"Better a fallen rocket than never a burst of light."
~ Tom Stoppard, The Invention of Love

Tuesday, October 18, 2016

Relationship Spotlight: Josh Chan & Rebecca Bunch (Crazy Ex-Girlfriend)


Crazy Ex-Girlfriend’s love triangle is interesting to me because, with either Rebecca/Josh or Rebecca/Greg, both participants are at present definitely wrong for each other, but in my opinion, either could be very right given some growth on the part of the characters in question.  We’re looking at Rebecca with Josh today, but I’ll also cover her and Greg before the show starts up again this Friday (some spoilers.)



Starting with the major elephant in the room:  at the moment, Rebecca and Josh should not be together because she’s obsessed with and has been stalking him and that’s not healthy for either one of them.  Instead of a person, Josh has become a symbol to Rebecca, a perfect specimen of perfect love that will “fix” her life.  She can’t see him objectively, because really, she’s not seeing him at all.  She’s only seeing the role she’s assigned for him in her head.  Meanwhile, Josh doesn’t know who Rebecca really is, either, because she spends so much of the first season hiding her “crazy” from him and trying to be the sort of person she thinks he would want.  Josh is working under the assumption that Rebecca grew out of her “dramatic and weird” tendencies after summer camp and has no idea of the heavy stuff Rebecca struggles with.



As such, any relationship between them hinges on both learning to see the other as they actually are.  Rebecca has to stop idealizing Josh and start to get comfortable letting him see the real her, and once Josh sees that, he has to recognize that a relationship doesn’t have to be “easy” to be worth it.  After an initial, major flame-out on a relationship attempt (because their issues and this disconnect between fantasy/appearance and reality will seriously mess things up, and that’s assuming everything doesn’t immediately crash and burn the instant season 2 starts,) I think it’d be cool to see them learning to be a couple as they really are instead of as each perceives the other to be.  Online, I see Rebecca/Greg shippers predicting that, when Rebecca learns to see Josh not through her infatuation-tinted lenses, she’ll realize that he’s wrong for her and that’s when she’s wind up with Greg.  Personally, though, I’m rooting for Rebecca/Josh in part because I think there’s a neat story to be told in forging a stronger, deeper relationship after the imagined perfection has been swept away.  (Granted, this would be way down the line – again, issues.)

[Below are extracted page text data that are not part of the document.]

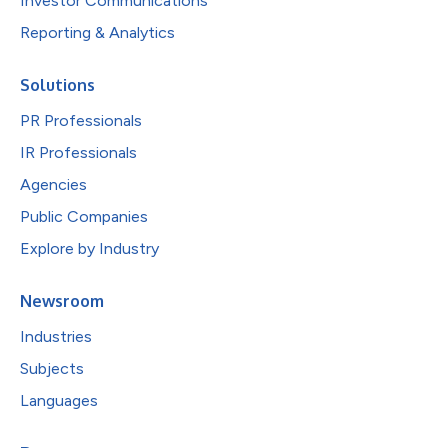
Investor Communications
Reporting & Analytics
Solutions
PR Professionals
IR Professionals
Agencies
Public Companies
Explore by Industry
Newsroom
Industries
Subjects
Languages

So why, for me, are Josh and Rebecca worth the hard work it would take to be together?  I have two major reasons.  The first is fairly basic, but I still think it’s important; they simply seem to enjoy one another so much.  Over the course of the first season, we see them hanging out a ton, making each other laugh, helping each other out, and just having fun together.  One of the first scenes that comes to mind when I think of Rebecca/Josh in a romantic context is their adorable dancing in “California Christmastime,” because they both look like they’re having such a blast.  My second reason is that I love how they build each other up and believe the best in one another.  On the surface, Josh is cool and confident, but he has his insecurities like any other character on the show, and he places so much value on the fact that Rebecca believes in him.  And so often, when Rebecca has been self-doubting or self-berating, just when she thinks she’s lost her last shot with Josh, he responds with kindness and understanding.  Although this aspect of their relationship would change a little once they start relating to one another in a more clear-eyed manner – Rebecca wouldn’t have the same dreamy adoration for Josh, and Josh would have to contend with the full extent of Rebecca’s insecurities – but I think the core of it would remain the same, which is something both of them need.